(Stored items)
-- Opening Marker --
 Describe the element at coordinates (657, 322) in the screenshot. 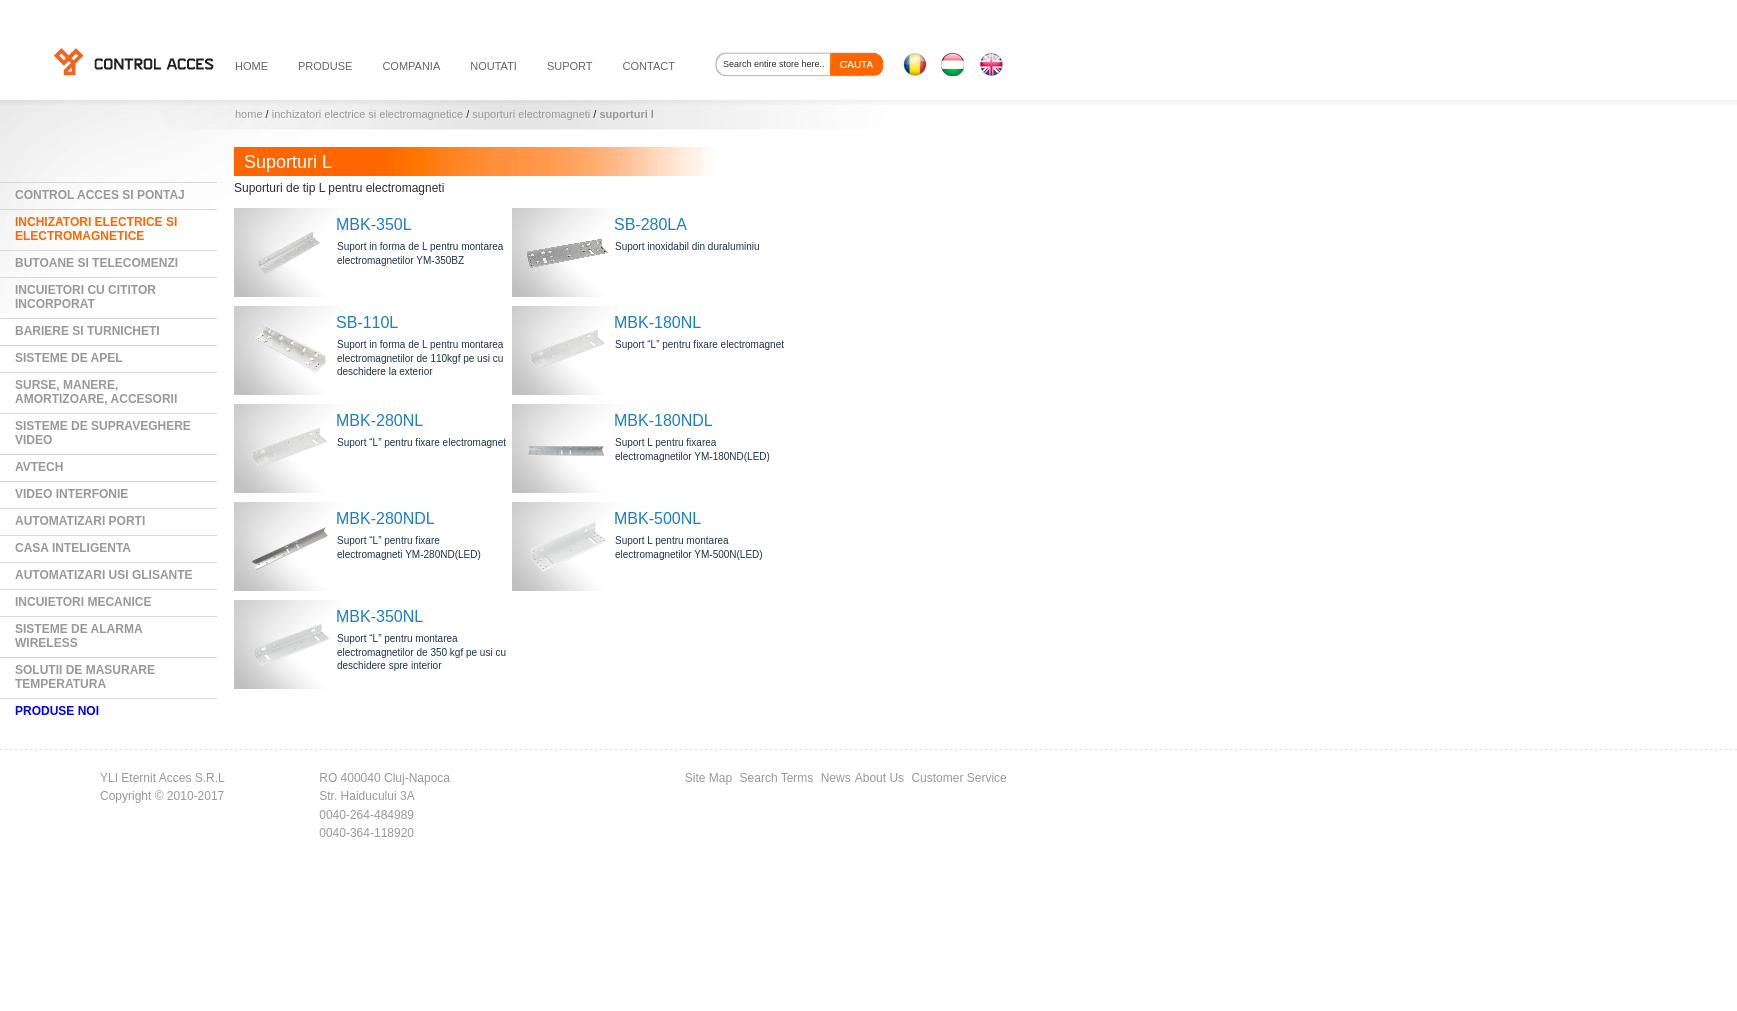

I see `MBK-180NL` at that location.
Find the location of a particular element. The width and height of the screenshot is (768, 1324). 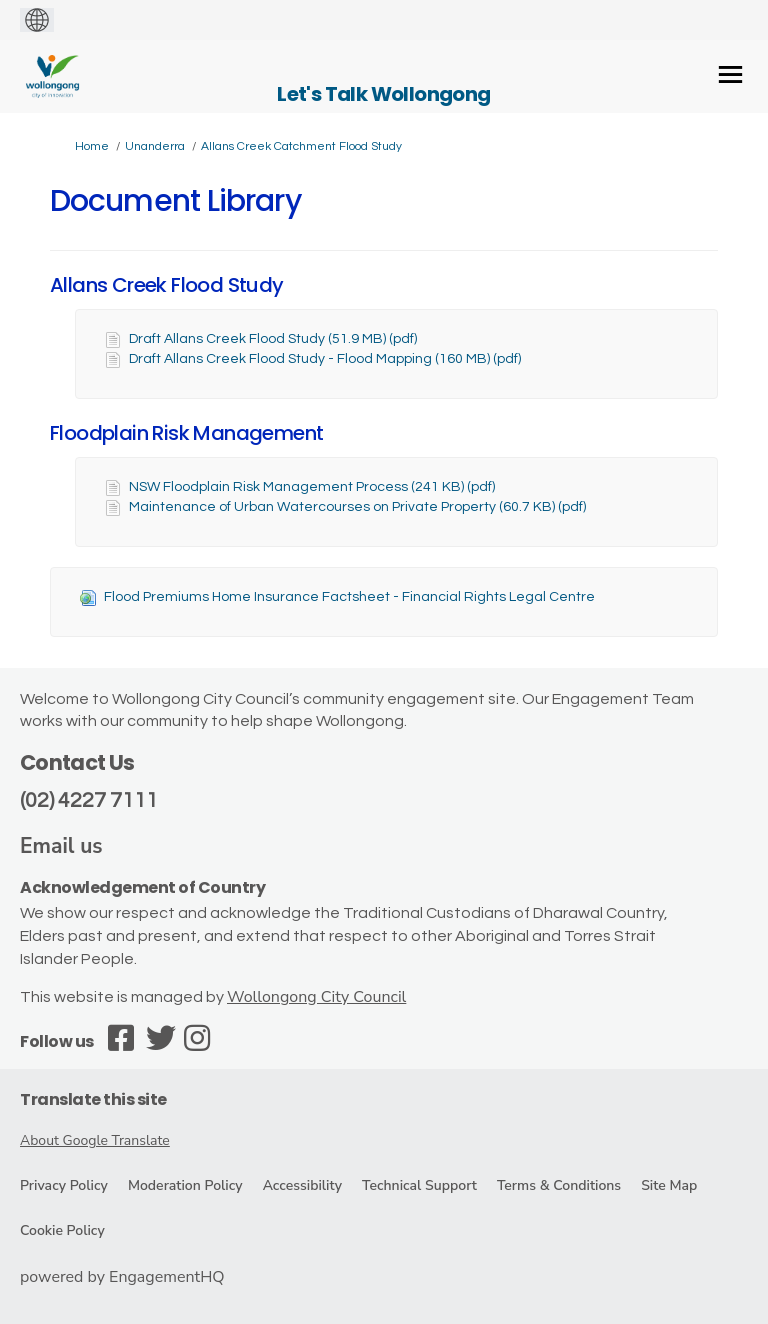

Accessibility is located at coordinates (302, 1185).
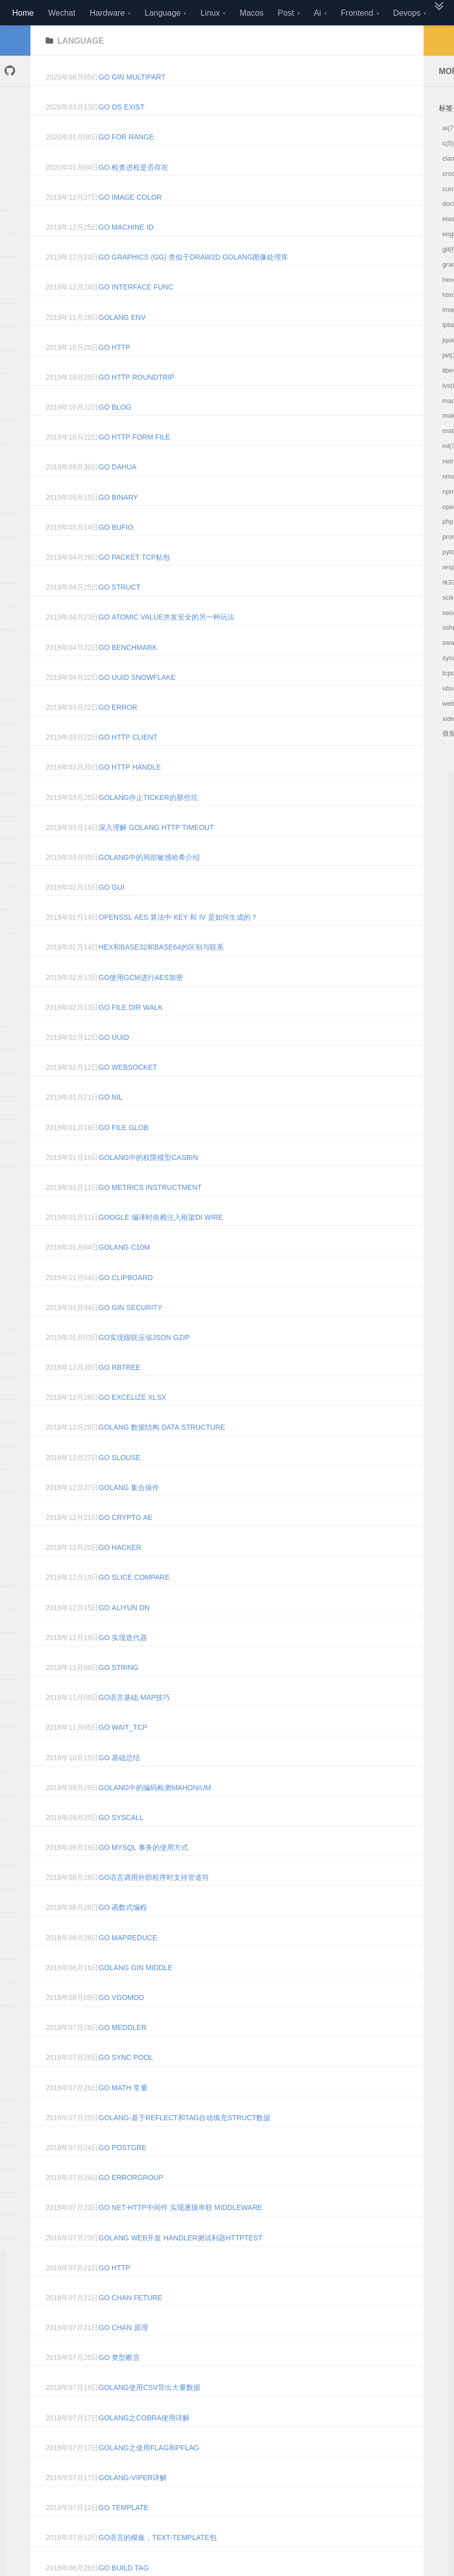 The height and width of the screenshot is (2576, 454). What do you see at coordinates (125, 1303) in the screenshot?
I see `go clipboard` at bounding box center [125, 1303].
-- Closing Marker --
Task brief: Your reply should repeat the entries above exactly, leaving the pictures out.

Task answer:
 Describe the element at coordinates (657, 322) in the screenshot. 

I see `MBK-180NL` at that location.
Find the location of a particular element. The width and height of the screenshot is (768, 1324). 

Accessibility is located at coordinates (302, 1185).
 The height and width of the screenshot is (2576, 454). What do you see at coordinates (125, 1303) in the screenshot?
I see `go clipboard` at bounding box center [125, 1303].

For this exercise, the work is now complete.